Chief UN weapons inspector Hans Blix’s attack on the intelligence given to him by the United States and Britain may betray some frustration about the premature ending of the inspectors’ work in Iraq.

Or he may just have been wishing to highlight the difficulties his staff allegedly had to work under in their hunt for the weapons of mass destruction which no one has been able to find.

Saddam Hussein’s supposed possession of such weapons was the main justification for the US and British invasion of Iraq and Saddam’s subsequent overthrow – but the furore continues to grow as the allies fail to find any weapons, and decline to let the UN inspectors back in to help them.

In his last statement to the Security Council before he retires on June 30, Dr Blix made no mention yesterday of the refusal to allow inspectors back in.

He reiterated that his teams were ready to resume work, to confirm any findings since their departure just before the invasion began in March, and to continue monitoring Iraq’s weapons programmes.

In hard-hitting comments to the BBC, he said he was disappointed with the tip-offs provided by US and British intelligence, saying: “Only in three of those cases did we find anything at all, and in none of these cases were there any weapons of mass destruction, and that shook me a bit, I must say.”

He said UN inspectors had been promised the best information available.

“I thought – my God, if this is the best intelligence they have and we find nothing, what about the rest?”

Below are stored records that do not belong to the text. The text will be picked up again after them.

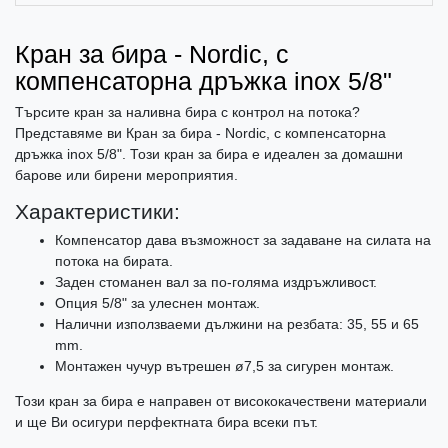
Кран за бира - Nordic, с
компенсаторна дръжка inox 5/8"
Търсите кран за наливна бира с контрол на потока?
Представяме ви Кран за бира - Nordic, с компенсаторна
дръжка inox 5/8". Този кран за бира е идеален за домашни
барове или бирени мероприятия.
Характеристики:
Компенсатор дава възможност за задаване на силата на
потока на бирата.
Заден стоманен вал за по-голяма издръжливост.
Опция 5/8" за улеснен монтаж.
Налични използваеми дължини на резбата: 35, 55 и 65
mm.
Монтажен чучур вътрешен ø7,5 за сигурен монтаж.
Този кран за бира е направен от висококачествени материали
и ще Ви осигури перфектната бира всеки път.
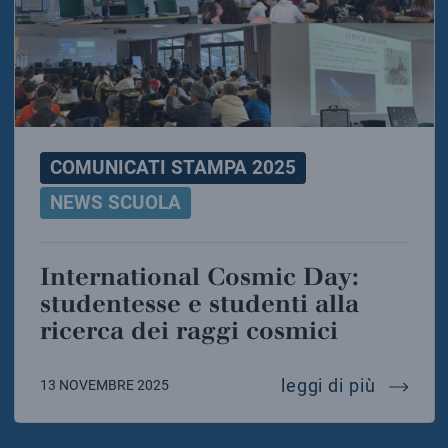
COMUNICATI STAMPA 2025
NEWS SCUOLA
International Cosmic Day:
studentesse e studenti alla
ricerca dei raggi cosmici
interna
leggi di più
13 NOVEMBRE 2025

His final report to the Security Council earlier in the week said the inspectors had many questions and leads to pursue when their searches were suspended.

They did not have time to follow up on some late information provided by the Iraqi government, he said – including interviewing a list of Iraqis who helped destroy anthrax after the 1991 Gulf War.

The 74-year-old’s role in walking a fine line between the hawkishness of Washington and the traditional trickery of Saddam’s regime was always an almost impossible one.

But the amiable former Swedish foreign minister approached his job calmly, in keeping with his background in the diplomatic service of his country.

“You have to exercise common sense in what is significant and what is not,” he said before the inspectors went back into Iraq last November after a four-year absence.

His critics have accused him of being too concerned with Iraqi sensibilities, saying Dr Blix and his staff worried too much about hurting Iraqi feelings, and were therefore liable to be deceived.

But he said the “cultural sensitivity” training which members of his organisation undergo is designed to stop them appearing obnoxious – an accusation made against previous weapons inspectors.

He said: “We are not coming to Iraq to harass or to insult or humiliate them. That’s not our purpose.”

His critics point to his failure to find Saddam’s secret nuclear weapons programme before the Gulf War during his time in charge of the International Atomic Energy Association (IAEA).

He admits he was hoodwinked, but argues that the rules of the time, since changed, did not allow for intrusive spot checks.

Everything changed after the Gulf War, when he took charge of the UN effort to uncover Iraq’s nuclear weapons programme and the full extent of Baghdad’s cheating was discovered.

He retired from the IAEA in 1997, after being its director general for 16 years. But he was thrust back into the spotlight when UN Secretary General Kofi Annan telephoned him at his holiday cabin in Antarctica in January, 2000 to offer him the job of chief inspector.

He was a compromise choice, after Russia, China and France rejected Rolf Ekeus, the candidate put forward by the US and Britain.

Dr Blix was born in Uppsala, Sweden, and educated at Uppsala University, Stockholm University, Columbia University in the United States and Cambridge University in England.

From 1963 he worked at Sweden’s ministry of foreign affairs in a variety of roles, rising to be minister for foreign affairs in 1978.

From 1961 to 1981 he was a member of Sweden’s delegation to the UN.

He has written several books on international and constitutional law.